### AIM OF THE EXERCISE
Each line from the one containing "který v roce" through the end of the entries below must be output exactly; no other line belongs.

### GIVEN RECORDS
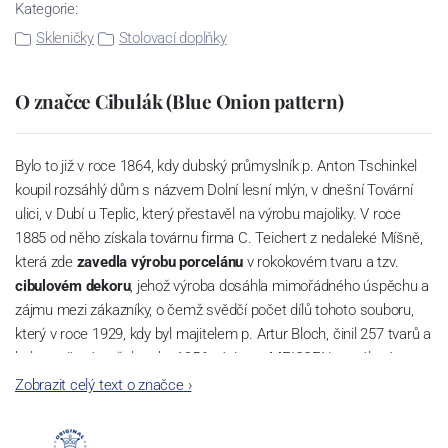
Kategorie:
Skleničky
Stolovací doplňky
O značce Cibulák (Blue Onion pattern)
Bylo to již v roce 1864, kdy dubský průmyslník p. Anton Tschinkel
koupil rozsáhlý dům s názvem Dolní lesní mlýn, v dnešní Tovární
ulici, v Dubí u Teplic, který přestavěl na výrobu majoliky. V roce
1885 od něho získala továrnu firma C. Teichert z nedaleké Míšně,
která zde
zavedla výrobu porcelánu
v rokokovém tvaru a tzv.
cibulovém dekoru
, jehož výroba dosáhla mimořádného úspěchu a
zájmu mezi zákazníky, o čemž svědčí počet dílů tohoto souboru,
který v roce 1929, kdy byl majitelem p. Artur Bloch, činil 257 tvarů a
byl označován až do roku 1956 nápisem MEISSEN v oválovém
rámečku.
Zobrazit celý text o značce
›
Dnes, kdy čtete tento úvod, nese firma název
Český porcelán
a
počet jeho dílů v cibulovém provedení je 850 tvarů. Tyto výrobky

### ANSWER BOX
který v roce 1929, kdy byl majitelem p. Artur Bloch, činil 257 tvarů a
byl označován až do roku 1956 nápisem MEISSEN v oválovém
rámečku.
Zobrazit celý text o značce
›
Dnes, kdy čtete tento úvod, nese firma název
Český porcelán
a
počet jeho dílů v cibulovém provedení je 850 tvarů. Tyto výrobky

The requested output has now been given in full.